Judge knocks Dunedin’s traffic lights setup

by Sol Dolor13 Jan 2017
A Dunedin District Court judge has criticised the setup of the city’s traffic lights saying it was “an accident waiting to happen.”
Judge Kevin Phillips was commenting, the NZ Herald reports, as a traffic accident case he wished would be a catalyst for change was before him in court on Wednesday.
'”In my view there is an ongoing difficulty in relation to pedestrians on the streets of Dunedin, where green lights allowing vehicles to move forward are not governed by arrows in relation to right turning,” the judge said.
“This was just an accident waiting to happen and something needs to be done about it.”
Koriana Fay Osborne, the defendant in the case before the District Court, hit a pedestrian while turning right from Castle St into Hanover St when the lights turned green. The pedestrian was also signalled by a green light to cross.

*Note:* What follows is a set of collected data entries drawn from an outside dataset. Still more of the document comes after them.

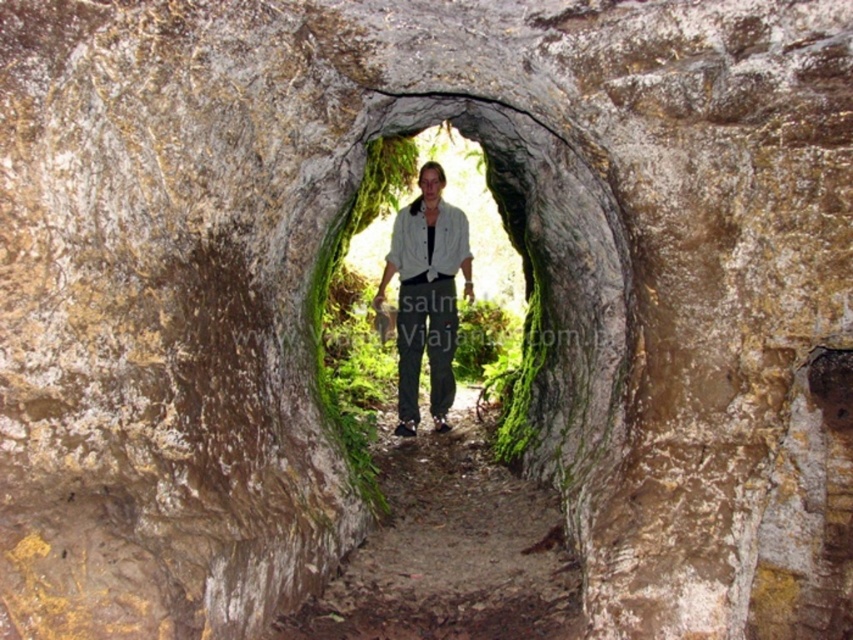 Question: Estimate the real-world distances between objects in this image. Which object is closer to the dirt path at center?

Choices:
 (A) light gray shirt at center
 (B) green mossy rock at center

Answer: (B)

Question: Which of the following is the closest to the observer?

Choices:
 (A) green mossy rock at center
 (B) light gray shirt at center
 (C) dirt path at center

Answer: (A)

Question: Does dirt path at center have a smaller size compared to light gray shirt at center?

Choices:
 (A) yes
 (B) no

Answer: (A)

Question: Estimate the real-world distances between objects in this image. Which object is closer to the green mossy rock at center?

Choices:
 (A) light gray shirt at center
 (B) dirt path at center

Answer: (B)

Question: Does dirt path at center appear over light gray shirt at center?

Choices:
 (A) yes
 (B) no

Answer: (B)

Question: Does dirt path at center lie in front of light gray shirt at center?

Choices:
 (A) no
 (B) yes

Answer: (B)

She suffered from whiplash, delayed concussion, a fractured foot and ligament damage. She was in plaster for three weeks and wore a moon boot for six, the publication noted.
She said she bore no grudge against Osborne, however, and said the incident was clearly an accident. Osborne immediately attended to the victim after the collision and had sent flowers and a card while she was recovering.

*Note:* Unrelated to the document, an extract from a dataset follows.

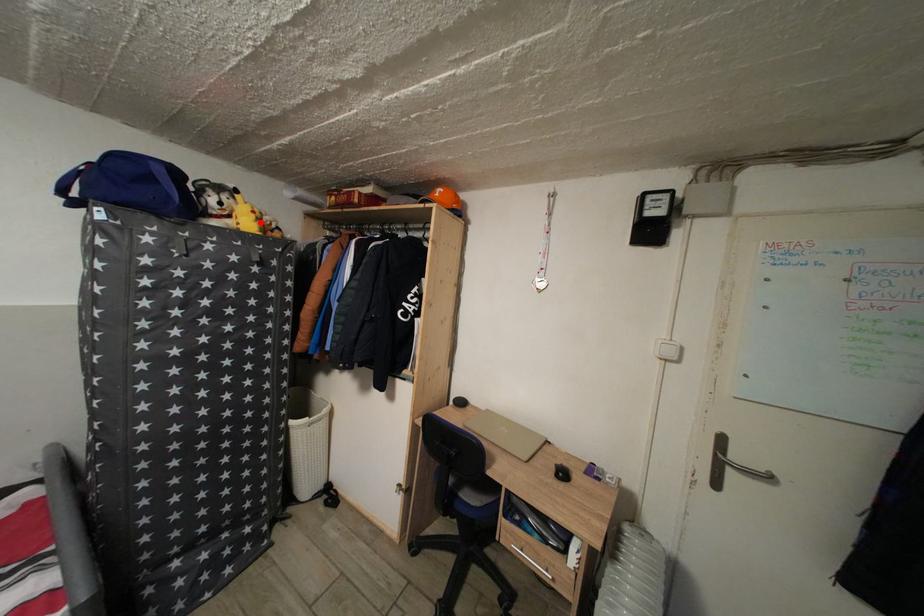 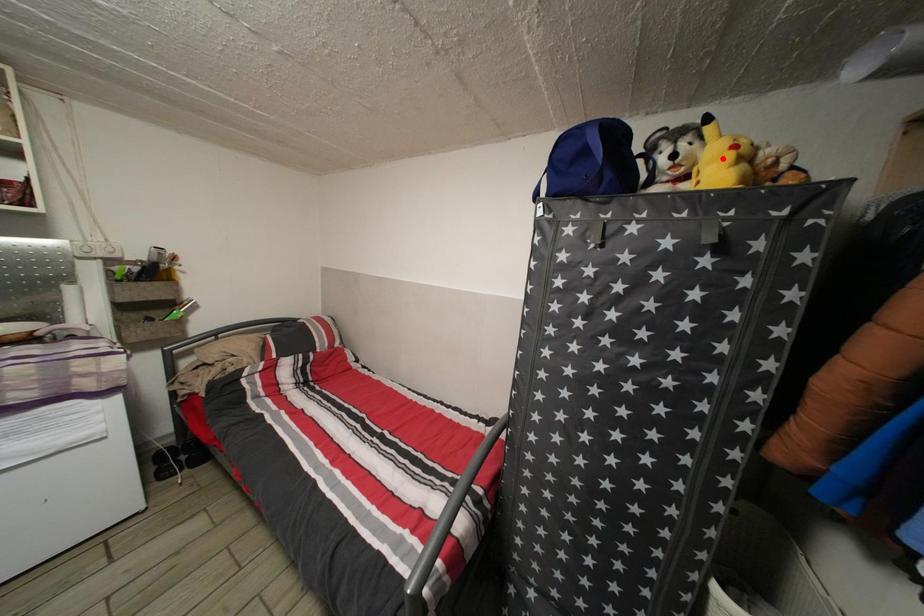 I am providing you with two images of the same scene from different viewpoints. A red point is marked on the first image and another point is marked on the second image. Are the points marked in image1 and image2 representing the same 3D position?

No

In scathing comments directed at the city council, the judge said that the “council carry a major responsibility for not looking at the way lights are set up.”
“The people who should really be here [in court] are the people who put the lights in place, did what they did and designed them,” he is quoted saying.

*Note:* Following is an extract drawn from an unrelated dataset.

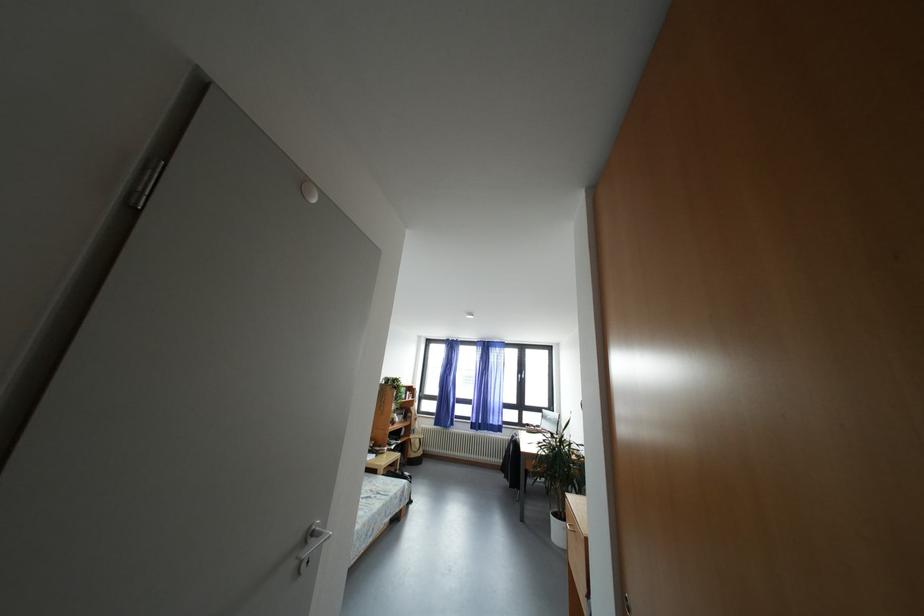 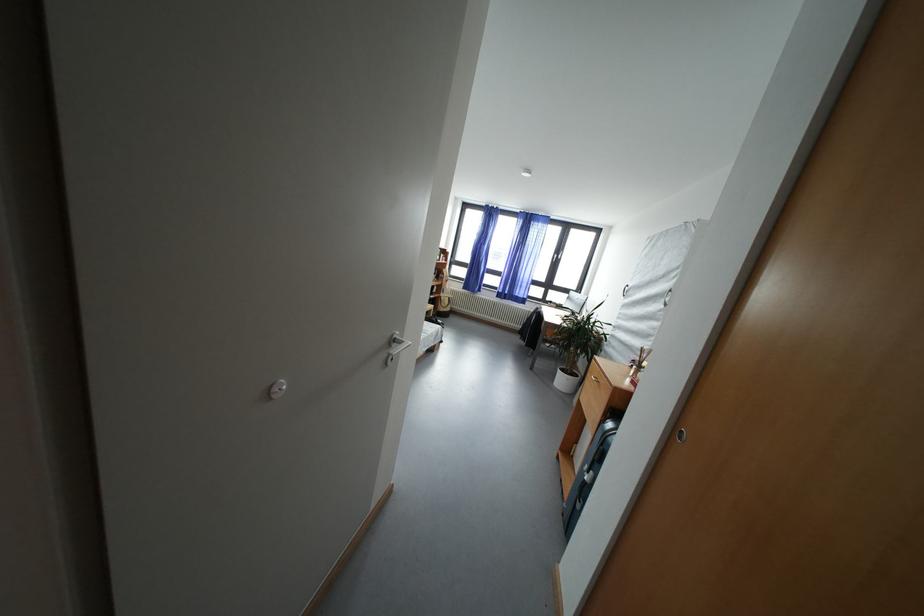 The images are taken continuously from a first-person perspective. In which direction are you moving?

The cameraman walked toward left, forward.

The judge dismissed Osborne’s case without conviction but she has been banned from driving for six months. Judge Phillips also agreed that the substantial pillars of the Ford Ranger Osborne was driving affected the defendant’s ability to check the right side of the vehicle for pedestrians.
The court heard that Osborne had been working to enter the Police College and a conviction meant she would have had to give up her dream of becoming a police officer.